In the present case, the 18F-FDG-avid paraspinal lesion was excised, since the imaging modalities showed findings indicative of soft tissue metastasis. When the lesion was retrospectively reviewed, it had an increased probability of being a primary soft tissue lesion compared with metastasis from thyroid cancer, partly as the patient had a relatively low level of stimulated Tg (0.89 ng/ml) and the 123I whole body scan showed negative iodine uptake. Although these findings may also be shown in the case of a poorly-differentiated metastatic lesion, soft tissue metastasis from thyroid cancer, which is considered a manifestation of a terminal stage, is rare and is usually accompanied by multiple metastases in other sites.

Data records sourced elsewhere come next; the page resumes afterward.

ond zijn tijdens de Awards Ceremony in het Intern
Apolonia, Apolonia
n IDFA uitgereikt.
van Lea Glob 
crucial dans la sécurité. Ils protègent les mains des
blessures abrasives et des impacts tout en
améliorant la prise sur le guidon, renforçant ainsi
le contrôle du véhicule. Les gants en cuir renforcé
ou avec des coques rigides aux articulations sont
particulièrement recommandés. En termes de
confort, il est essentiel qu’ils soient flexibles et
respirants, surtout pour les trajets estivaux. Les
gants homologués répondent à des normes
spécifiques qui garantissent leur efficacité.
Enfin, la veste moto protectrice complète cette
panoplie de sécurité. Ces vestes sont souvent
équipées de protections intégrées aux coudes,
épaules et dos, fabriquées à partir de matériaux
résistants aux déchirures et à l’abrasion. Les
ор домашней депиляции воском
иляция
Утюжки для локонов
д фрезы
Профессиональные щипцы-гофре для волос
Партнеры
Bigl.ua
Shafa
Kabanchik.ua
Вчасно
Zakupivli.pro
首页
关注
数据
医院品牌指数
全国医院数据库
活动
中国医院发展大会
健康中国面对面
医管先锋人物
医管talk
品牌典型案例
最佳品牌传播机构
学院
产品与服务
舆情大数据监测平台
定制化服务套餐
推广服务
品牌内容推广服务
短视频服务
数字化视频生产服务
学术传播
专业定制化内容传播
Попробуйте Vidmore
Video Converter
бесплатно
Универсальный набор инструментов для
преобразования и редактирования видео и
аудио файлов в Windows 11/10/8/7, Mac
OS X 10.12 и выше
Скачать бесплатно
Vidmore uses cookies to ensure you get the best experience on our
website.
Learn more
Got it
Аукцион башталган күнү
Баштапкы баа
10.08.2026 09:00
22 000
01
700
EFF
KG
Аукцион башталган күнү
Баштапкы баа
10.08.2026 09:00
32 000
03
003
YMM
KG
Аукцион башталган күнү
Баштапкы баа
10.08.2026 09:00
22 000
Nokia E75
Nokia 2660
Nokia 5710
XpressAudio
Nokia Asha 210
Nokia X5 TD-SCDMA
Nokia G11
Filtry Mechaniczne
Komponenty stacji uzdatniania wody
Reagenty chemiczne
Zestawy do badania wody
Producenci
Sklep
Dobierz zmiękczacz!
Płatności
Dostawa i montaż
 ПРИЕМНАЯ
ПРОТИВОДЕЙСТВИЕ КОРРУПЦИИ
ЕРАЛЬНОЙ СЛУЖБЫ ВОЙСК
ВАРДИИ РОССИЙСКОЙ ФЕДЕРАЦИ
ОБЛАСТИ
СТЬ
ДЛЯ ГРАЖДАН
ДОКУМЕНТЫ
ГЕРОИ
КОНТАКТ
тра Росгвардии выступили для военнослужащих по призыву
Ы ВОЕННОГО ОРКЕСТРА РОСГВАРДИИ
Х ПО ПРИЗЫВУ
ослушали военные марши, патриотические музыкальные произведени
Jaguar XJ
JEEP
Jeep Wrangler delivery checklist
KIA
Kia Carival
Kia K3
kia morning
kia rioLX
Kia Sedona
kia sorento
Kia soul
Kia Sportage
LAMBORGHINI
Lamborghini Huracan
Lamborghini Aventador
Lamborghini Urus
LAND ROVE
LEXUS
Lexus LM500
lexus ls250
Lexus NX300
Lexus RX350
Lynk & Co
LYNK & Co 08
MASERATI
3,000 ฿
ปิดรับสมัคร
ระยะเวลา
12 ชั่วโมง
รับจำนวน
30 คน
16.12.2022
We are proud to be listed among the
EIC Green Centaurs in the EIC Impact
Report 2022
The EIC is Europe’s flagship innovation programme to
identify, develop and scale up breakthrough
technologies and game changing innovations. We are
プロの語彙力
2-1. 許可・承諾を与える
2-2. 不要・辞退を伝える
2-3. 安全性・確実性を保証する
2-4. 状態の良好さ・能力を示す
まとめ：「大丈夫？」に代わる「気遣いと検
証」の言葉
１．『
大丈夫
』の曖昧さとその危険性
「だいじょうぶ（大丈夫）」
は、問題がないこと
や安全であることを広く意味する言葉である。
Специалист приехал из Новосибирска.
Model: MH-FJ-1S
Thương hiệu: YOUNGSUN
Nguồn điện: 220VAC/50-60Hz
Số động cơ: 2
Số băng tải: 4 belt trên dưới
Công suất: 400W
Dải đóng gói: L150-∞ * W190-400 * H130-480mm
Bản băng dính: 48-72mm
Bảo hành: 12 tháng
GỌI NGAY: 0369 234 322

In summary, the present study reported a case of nodular fasciitis with FDG avidity in a patient with thyroid cancer. Nodular fasciitis may be included in the differential diagnosis of an 18F-FDG-avid and iodine non-avid paraspinal soft tissue lesion, when clinical probability of distant metastasis is low. In such circumstances of patients with thyroid cancer, unnecessary surgical procedures may be prevented using a 123I whole body scan as a part of non-invasive work-up.